◆ **Supplied information**
○ ○ ○

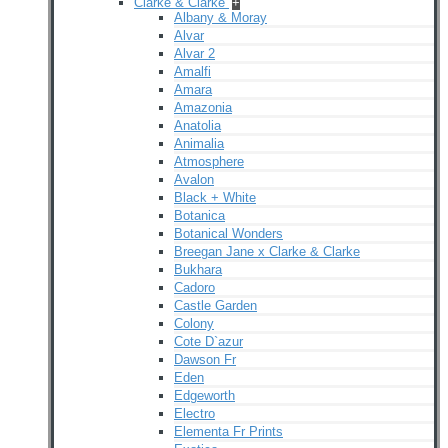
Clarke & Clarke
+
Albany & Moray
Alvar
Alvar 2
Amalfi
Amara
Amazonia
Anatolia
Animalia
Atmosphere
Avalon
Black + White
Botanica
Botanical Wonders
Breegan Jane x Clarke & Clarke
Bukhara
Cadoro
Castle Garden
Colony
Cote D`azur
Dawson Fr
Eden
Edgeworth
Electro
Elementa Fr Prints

○ ○ ○

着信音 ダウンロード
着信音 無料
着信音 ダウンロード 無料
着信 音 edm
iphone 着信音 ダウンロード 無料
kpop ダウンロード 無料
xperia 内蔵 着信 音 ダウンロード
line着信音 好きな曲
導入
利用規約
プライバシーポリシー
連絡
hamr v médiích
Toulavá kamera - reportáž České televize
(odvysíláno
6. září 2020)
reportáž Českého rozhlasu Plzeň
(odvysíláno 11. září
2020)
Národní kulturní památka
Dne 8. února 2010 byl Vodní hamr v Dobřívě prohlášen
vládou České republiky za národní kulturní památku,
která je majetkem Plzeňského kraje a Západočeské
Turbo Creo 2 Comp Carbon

○ ○ ○

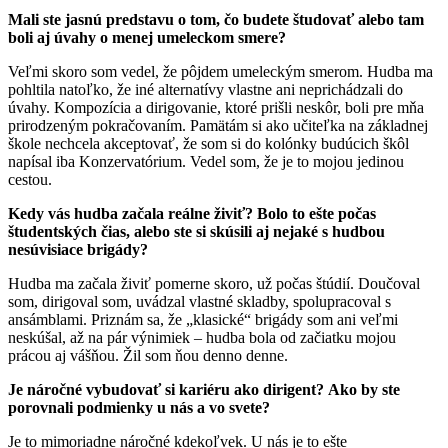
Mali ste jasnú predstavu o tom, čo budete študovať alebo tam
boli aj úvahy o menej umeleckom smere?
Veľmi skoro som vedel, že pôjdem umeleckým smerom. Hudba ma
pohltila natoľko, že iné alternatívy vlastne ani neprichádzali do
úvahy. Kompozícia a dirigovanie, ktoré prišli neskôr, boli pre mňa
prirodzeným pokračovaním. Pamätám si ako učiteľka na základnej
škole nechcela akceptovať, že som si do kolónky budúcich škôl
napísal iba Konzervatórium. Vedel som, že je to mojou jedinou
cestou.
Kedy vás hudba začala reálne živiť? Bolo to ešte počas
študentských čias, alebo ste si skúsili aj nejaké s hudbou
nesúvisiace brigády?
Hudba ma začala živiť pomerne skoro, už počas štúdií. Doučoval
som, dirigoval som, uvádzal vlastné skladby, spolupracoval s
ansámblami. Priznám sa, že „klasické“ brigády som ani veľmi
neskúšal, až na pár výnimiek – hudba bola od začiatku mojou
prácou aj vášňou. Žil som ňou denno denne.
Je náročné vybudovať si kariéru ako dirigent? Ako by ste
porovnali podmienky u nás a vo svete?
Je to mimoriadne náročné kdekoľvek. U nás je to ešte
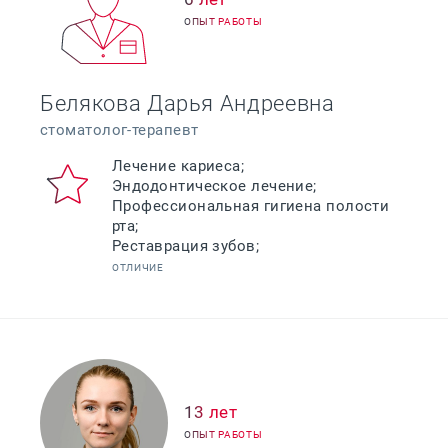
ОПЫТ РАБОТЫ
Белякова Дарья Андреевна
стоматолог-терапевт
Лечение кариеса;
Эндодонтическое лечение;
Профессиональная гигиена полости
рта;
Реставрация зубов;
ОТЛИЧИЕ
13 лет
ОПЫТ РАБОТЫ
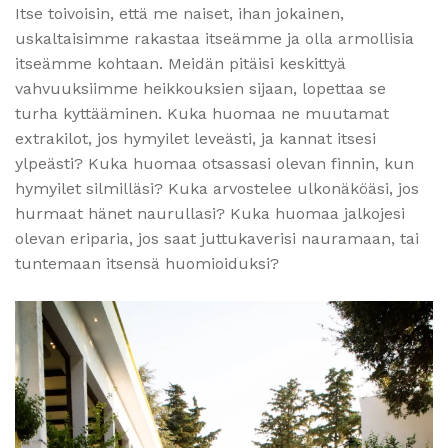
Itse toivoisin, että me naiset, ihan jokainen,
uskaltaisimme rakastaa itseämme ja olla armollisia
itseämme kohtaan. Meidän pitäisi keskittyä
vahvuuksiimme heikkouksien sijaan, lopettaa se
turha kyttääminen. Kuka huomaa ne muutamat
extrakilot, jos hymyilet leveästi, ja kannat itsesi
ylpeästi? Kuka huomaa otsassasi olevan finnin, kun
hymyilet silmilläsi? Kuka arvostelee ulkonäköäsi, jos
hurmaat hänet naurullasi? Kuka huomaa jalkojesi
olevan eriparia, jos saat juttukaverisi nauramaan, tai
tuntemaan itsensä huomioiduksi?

○ ○ ○

When a line holds the string "itseämme", pull it out of the listing.

uskaltaisimme rakastaa itseämme ja olla armollisia
itseämme kohtaan. Meidän pitäisi keskittyä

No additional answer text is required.